#### YOUR OBJECTIVE
When you find the line with "Ora tocca alla parte più divertente: dare" among the records below, reproduce it and each line after it exactly, ending with the line with "12 canzoni di Francesco Guccini".

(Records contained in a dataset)
== == ==

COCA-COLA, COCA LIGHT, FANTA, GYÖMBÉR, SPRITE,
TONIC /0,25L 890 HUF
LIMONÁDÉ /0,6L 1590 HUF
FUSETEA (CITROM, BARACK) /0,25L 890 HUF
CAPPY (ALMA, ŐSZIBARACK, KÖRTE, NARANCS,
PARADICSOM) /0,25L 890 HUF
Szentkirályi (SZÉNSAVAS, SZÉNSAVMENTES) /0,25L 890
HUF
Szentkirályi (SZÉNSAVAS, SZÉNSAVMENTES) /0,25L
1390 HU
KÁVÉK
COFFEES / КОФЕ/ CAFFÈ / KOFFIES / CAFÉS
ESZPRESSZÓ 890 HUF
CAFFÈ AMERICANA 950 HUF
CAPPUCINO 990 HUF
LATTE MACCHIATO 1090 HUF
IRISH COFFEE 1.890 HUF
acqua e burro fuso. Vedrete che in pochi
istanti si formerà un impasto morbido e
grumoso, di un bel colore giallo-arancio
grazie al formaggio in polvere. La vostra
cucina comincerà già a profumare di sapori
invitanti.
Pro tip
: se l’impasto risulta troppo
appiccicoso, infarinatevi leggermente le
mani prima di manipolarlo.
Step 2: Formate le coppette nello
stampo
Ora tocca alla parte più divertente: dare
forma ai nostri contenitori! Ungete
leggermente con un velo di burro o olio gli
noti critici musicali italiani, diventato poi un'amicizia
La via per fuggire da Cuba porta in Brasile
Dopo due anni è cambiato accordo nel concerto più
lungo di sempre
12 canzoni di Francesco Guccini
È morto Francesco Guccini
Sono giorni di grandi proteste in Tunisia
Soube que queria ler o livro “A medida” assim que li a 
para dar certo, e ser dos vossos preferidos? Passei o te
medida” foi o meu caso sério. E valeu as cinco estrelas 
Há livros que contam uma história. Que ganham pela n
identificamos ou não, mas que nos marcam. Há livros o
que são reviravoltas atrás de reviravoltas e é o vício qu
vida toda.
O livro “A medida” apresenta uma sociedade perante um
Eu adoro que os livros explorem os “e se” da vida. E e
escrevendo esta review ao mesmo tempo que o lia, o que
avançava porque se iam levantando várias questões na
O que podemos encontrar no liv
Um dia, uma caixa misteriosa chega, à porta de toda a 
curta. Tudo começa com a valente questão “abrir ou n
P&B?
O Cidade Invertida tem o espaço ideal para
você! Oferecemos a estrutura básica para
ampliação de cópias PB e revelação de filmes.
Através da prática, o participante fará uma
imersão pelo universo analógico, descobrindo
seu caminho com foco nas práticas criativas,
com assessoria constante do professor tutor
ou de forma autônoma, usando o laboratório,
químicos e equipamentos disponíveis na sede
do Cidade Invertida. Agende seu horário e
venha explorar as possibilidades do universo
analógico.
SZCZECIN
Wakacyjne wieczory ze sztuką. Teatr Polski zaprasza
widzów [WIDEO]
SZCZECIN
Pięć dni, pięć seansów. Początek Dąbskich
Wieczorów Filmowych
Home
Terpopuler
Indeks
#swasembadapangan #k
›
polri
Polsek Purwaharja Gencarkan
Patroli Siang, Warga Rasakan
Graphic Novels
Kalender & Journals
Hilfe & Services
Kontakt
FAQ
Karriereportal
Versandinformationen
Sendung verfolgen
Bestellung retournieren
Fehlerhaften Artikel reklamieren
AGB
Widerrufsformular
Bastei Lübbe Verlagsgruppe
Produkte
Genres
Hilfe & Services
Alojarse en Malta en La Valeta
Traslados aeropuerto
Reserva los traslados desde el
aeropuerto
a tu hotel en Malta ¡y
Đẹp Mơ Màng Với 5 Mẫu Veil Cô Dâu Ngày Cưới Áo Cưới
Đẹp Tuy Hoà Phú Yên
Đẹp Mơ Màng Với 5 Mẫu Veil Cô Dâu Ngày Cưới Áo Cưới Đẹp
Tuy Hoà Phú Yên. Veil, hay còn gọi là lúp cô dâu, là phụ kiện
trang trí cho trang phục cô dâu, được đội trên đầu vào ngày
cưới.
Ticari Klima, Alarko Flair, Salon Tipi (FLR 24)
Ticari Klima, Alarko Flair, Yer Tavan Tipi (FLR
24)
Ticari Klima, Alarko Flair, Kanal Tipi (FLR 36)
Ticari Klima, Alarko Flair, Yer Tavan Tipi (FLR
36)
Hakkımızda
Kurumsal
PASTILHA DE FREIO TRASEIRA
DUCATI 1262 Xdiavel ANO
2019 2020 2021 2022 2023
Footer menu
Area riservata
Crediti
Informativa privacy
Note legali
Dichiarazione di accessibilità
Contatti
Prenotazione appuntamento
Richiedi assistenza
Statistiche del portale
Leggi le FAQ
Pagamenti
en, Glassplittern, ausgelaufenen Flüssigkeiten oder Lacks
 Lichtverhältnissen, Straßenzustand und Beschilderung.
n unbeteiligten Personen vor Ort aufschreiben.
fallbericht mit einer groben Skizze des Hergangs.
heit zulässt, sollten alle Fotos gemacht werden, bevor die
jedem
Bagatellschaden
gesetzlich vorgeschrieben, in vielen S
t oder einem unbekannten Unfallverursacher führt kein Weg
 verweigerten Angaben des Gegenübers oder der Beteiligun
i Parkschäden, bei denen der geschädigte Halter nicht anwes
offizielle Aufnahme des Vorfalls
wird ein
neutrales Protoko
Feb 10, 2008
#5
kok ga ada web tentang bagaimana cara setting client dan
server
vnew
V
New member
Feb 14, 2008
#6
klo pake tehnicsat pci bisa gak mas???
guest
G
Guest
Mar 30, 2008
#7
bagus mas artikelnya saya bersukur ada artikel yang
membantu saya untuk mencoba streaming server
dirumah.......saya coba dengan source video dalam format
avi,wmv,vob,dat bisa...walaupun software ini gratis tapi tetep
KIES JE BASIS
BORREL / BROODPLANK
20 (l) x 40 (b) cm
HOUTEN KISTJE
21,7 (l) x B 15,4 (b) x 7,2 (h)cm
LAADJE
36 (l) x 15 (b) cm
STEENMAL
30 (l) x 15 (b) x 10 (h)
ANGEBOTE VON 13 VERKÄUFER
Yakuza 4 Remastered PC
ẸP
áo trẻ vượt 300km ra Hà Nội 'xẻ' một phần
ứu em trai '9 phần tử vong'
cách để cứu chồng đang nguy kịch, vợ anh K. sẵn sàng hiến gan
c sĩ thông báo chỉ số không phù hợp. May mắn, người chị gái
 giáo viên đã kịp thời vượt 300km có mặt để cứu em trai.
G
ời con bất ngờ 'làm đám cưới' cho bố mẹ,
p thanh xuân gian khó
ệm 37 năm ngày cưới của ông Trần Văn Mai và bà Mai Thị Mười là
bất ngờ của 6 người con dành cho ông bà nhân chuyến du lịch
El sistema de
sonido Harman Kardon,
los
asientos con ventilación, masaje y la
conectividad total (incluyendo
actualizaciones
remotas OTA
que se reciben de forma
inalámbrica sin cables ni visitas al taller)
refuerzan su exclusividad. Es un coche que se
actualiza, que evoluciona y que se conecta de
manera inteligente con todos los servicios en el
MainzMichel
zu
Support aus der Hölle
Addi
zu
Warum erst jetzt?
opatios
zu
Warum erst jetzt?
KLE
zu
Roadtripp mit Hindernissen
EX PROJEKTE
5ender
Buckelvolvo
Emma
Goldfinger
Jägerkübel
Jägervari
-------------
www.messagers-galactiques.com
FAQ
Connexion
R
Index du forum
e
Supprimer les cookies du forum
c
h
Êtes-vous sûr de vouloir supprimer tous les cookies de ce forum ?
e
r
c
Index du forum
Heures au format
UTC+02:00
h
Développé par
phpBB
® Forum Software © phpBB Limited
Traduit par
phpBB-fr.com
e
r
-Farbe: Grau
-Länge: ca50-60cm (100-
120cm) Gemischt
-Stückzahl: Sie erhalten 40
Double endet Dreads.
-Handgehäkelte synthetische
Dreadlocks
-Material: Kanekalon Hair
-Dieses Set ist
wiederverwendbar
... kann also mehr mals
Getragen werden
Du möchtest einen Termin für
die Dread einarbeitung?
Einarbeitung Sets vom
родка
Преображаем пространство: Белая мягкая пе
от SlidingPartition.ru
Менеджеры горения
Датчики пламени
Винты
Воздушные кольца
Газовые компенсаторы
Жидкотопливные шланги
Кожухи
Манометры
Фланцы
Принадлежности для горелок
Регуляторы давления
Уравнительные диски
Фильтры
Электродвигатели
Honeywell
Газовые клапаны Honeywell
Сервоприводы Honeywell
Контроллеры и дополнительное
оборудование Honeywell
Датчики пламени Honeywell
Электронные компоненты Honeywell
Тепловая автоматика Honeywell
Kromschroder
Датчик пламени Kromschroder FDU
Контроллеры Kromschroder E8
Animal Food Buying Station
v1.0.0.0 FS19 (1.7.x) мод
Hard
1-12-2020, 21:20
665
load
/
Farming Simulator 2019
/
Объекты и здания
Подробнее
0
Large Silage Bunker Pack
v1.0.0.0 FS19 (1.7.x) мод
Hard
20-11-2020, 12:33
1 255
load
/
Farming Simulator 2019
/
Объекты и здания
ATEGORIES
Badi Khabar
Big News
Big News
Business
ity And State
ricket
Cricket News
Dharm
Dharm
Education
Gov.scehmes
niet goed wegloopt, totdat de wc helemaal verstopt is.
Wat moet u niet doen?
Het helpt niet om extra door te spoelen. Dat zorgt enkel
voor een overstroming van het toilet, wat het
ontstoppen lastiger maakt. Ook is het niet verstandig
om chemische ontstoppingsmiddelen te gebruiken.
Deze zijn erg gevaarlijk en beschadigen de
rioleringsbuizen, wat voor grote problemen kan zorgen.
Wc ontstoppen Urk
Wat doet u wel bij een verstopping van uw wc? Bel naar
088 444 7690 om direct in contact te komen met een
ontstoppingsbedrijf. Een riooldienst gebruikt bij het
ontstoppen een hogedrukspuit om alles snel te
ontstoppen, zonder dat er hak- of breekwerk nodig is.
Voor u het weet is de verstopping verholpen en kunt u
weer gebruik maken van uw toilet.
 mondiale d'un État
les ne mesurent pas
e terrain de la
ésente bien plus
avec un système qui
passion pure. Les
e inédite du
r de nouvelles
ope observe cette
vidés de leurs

== == ==

#### RESULT FOR THIS TASK
Ora tocca alla parte più divertente: dare
forma ai nostri contenitori! Ungete
leggermente con un velo di burro o olio gli
noti critici musicali italiani, diventato poi un'amicizia
La via per fuggire da Cuba porta in Brasile
Dopo due anni è cambiato accordo nel concerto più
lungo di sempre
12 canzoni di Francesco Guccini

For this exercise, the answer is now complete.